1. Try to be less of a workaholic … less of an alcoholic, too. Only problem is I’m a “work hard, play hard” kind of guy. So if I quit doing that, what do I do? Ideas?

2. Find a way to keep Google from spying on me.

3. Figure out how to get someone who has some idea how to run a country and doesn’t lie through his teeth in the White House.

4. Get out of relationship debt. Look, I’m not what you’d call a great husband. Not even close. And I’m pretty sure there’s no one on Earth who’ll put up with me the way my wife does. I’ve tried pretending to be nice and listen but she sees right through it. There must be a trick to this relationship stuff I’m just not getting.

5. Quit responding to Twitter trolls. I don’t know what it is that gives people the impression that their opinion about what I write matters. Maybe if I just reply “Thank You :-)” they’ll get the message.

6. Try to be less of an a-hole … and remember that not everyone views my brand of insensitive irreverence as a gift.

7. Think of others once in a while. Yeah, I know that’s something good people do all the time but, like I said, I don’t want to get anyone’s hopes up. Just trying to be realistic here.

8. Try to fix at least some of the stuff that needs fixing around this place.

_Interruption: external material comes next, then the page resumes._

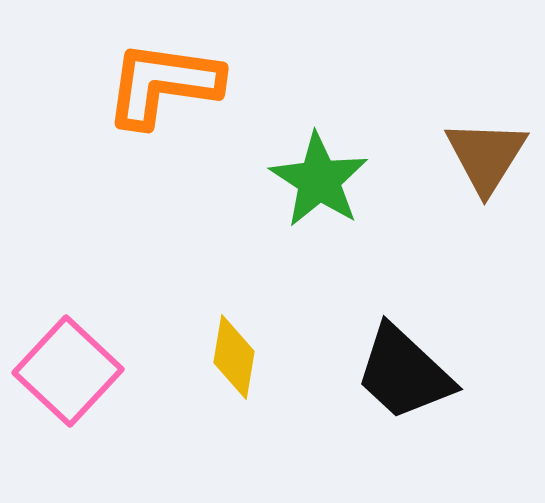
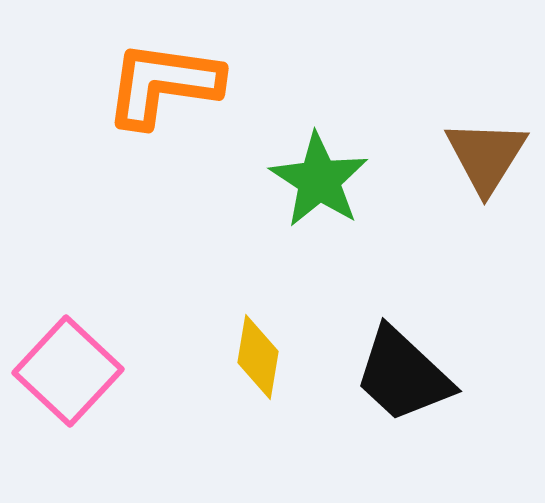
yellow diamond: moved 24 px right
black trapezoid: moved 1 px left, 2 px down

9. Remember that I’m not bionic. By some fluke of nature, I was born with the will of a rhinoceros and the body of a praying mantis. I’m always hurting myself. Today it’s the left elbow; tomorrow it’ll be my brain (New Years Day). I really should act my age. Yeah, right.

10. Get started on book #2.

Well, that’s done. Let’s see, it’s 4 pm. Hmm … must be midnight somewhere. Party time … Pop!!!

Wishing all of you a Happy New Year and a killer 2016!